Когда Джон проснулся, Виртус еще спал. Джон поднялся. Ему было тепло и хорошо, только хотелось пить. Спали они у перекрестка: тропа, на которую Джон не мог теперь глядеть без ужаса, смыкалась здесь с тропою, ведущей к Югу. Южный край ему нравился. Перевалило за полдень, трава сверкала, внизу зеленели долины, одна глубже другой. Поближе лежали поля, окаймленные рощами, и домики белели среди деревьев. Джон поднял Виртуса, чтобы показать ему все это, но вспомнил, что тот ослеп, вздохнул и повел его к Югу.

Через несколько часов Джон услышал журчанье и увидел ручеек, извивавшийся то слева, то справа от дороги, тем самым — ее пересекавший. Он зачерпнул воды, напоил друга, попил сам и пошел дальше, все вниз. Трава становилась гуще, в ней пестрели весенние цветы, их было все больше. Дорога извивалась, и Джон то и дело видел глубокие долины, синие от дали; не часто лес или роща скрывали их.

Наконец он заметил кирпичный коттедж, увитый виноградом, и подумал, что в таком домике должен жить управитель. Когда он подошел ближе, оказалось, что здесь управитель и живет — во всяком случае, тот, без маски, работал в саду на солнышке. Джон подошел к калитке и попросил приютить их ненадолго, ибо друг его болен.

— Заходите, заходите! — сказал управитель. — Счастлив принять вас, почту за честь!

И мне приснилось, что управитель этот — сам отец Плюш, который снабжал хересом мистера Трутни. Было ему лет шестьдесят с небольшим.

Глава 5. Чаепитие в саду

— Уже тепло, — скзал отец Плюш. — Попьем-ка чаю тут, в саду. Марфа, неси все сюда.

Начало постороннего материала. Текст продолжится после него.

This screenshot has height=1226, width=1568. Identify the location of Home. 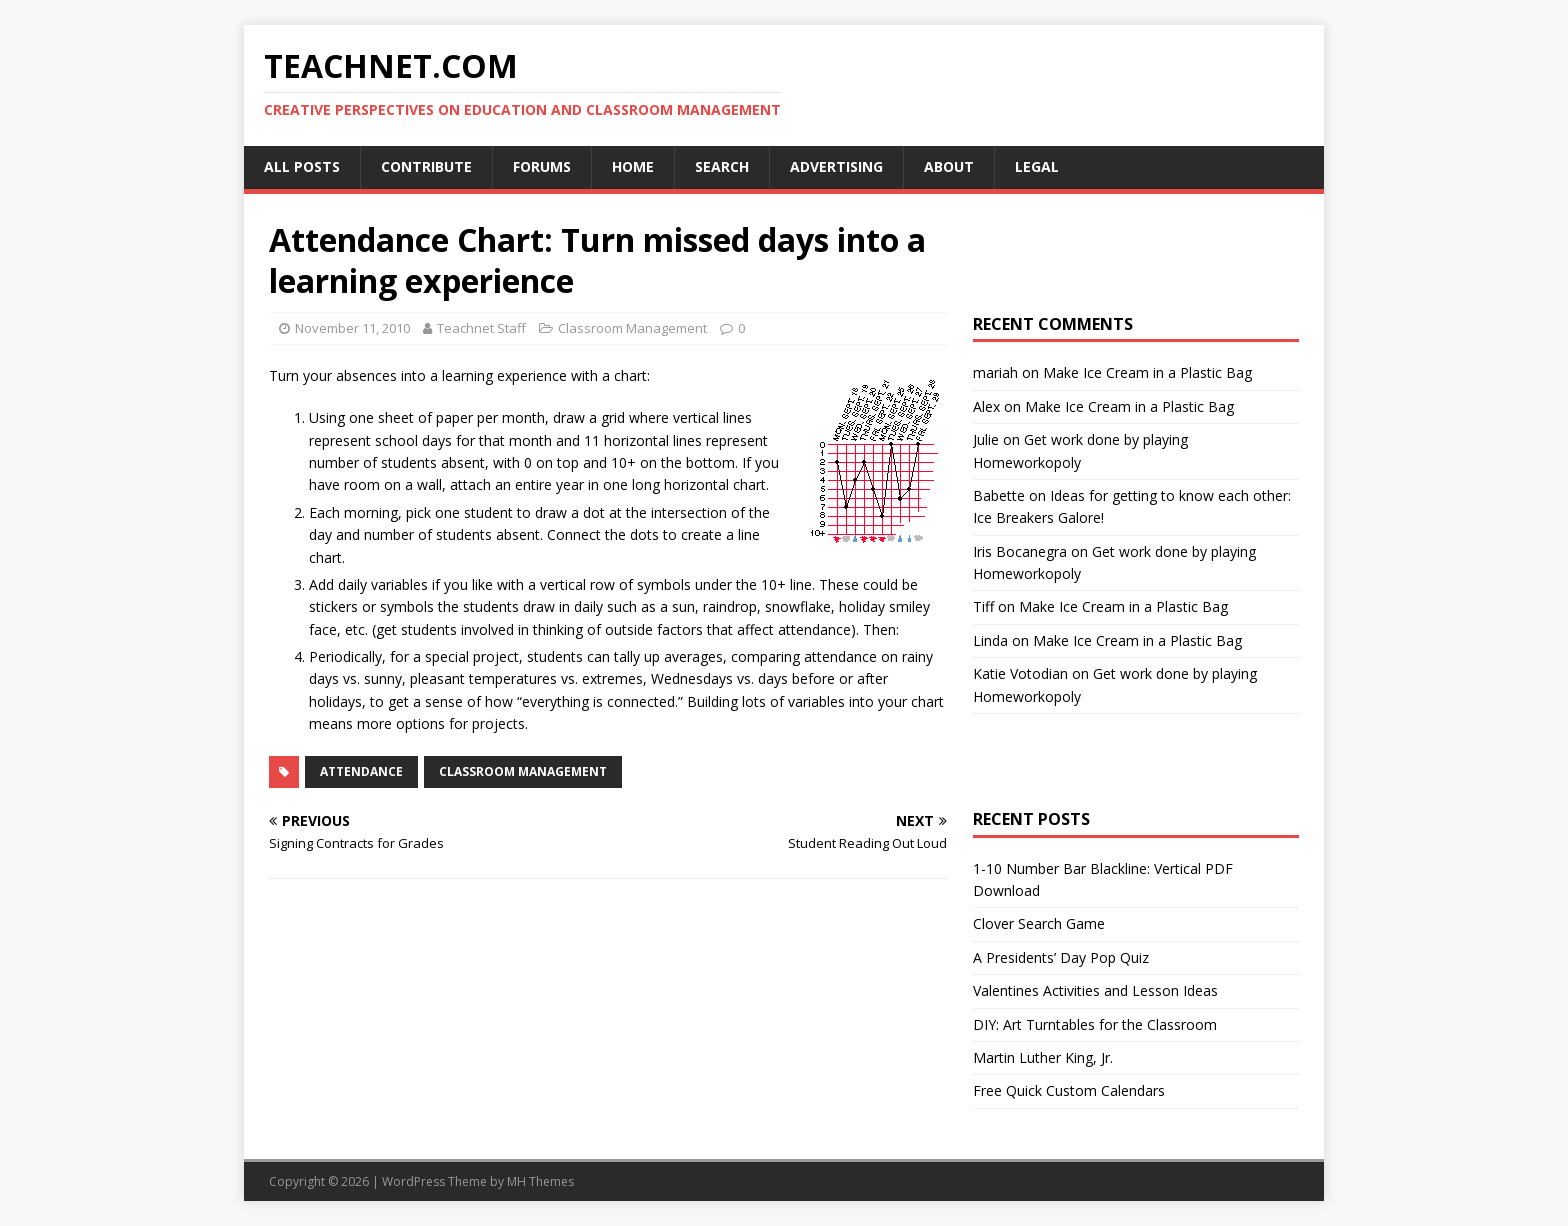
(633, 166).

Служанка расставила кресла, гости уселись. На газоне, под лаврами, было даже теплей, чем на дороге, и в кустах пела птица.

— Слушайте! — воскликнул отец Плюш. — Это дрозд. Нет, и впрямь это дрозд!

Горничные в снежно-белых передниках открыли большие, до полу, окна библиотеки, и вынесли на газон столик, поднос, серебряный чайник и пирожные. На подносе стояли мед и варенье. Отец Плюш стал расспрашивать Джона об его странствиях.

— Ай-яй-яй-яй! — сказал он, услышав о Люте. — Надо бы к нему сходить. Такой даровитый человек… ах, как прискорбно!

Джон описал и бледных братьев.

— Как же, как же, — откликнулся отец Плюш. — Я знавал их папашу. Замечательный человек! Я ему многим обязан. Когда я был молод, я у него учился. Непременно схожу к его мальчикам! Угла я, собственно, встречал. Милейший юноша — узковат, ничего не скажешь, и немного старомоден, но я — ни за что на свете… Да, непременно схожу. Старею, знаете ли, вреден мне тамошний климат.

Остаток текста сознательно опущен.